[Assigned task]:
Write out exactly the lines running from the one with "Главный редактор - Петрушова" to the last line of the entries, keeping both the first and the last.
....
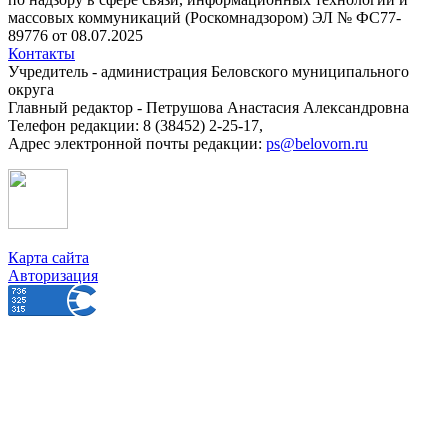
массовых коммуникаций (Роскомнадзором) ЭЛ № ФС77-
89776 от 08.07.2025
Контакты
Учредитель - администрация Беловского муниципального
округа
Главный редактор - Петрушова Анастасия Александровна
Телефон редакции: 8 (38452) 2-25-17,
Адрес электронной почты редакции:
ps@belovorn.ru
Карта сайта
Авторизация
....
[Written reply]:
Главный редактор - Петрушова Анастасия Александровна
Телефон редакции: 8 (38452) 2-25-17,
Адрес электронной почты редакции:
ps@belovorn.ru
Карта сайта
Авторизация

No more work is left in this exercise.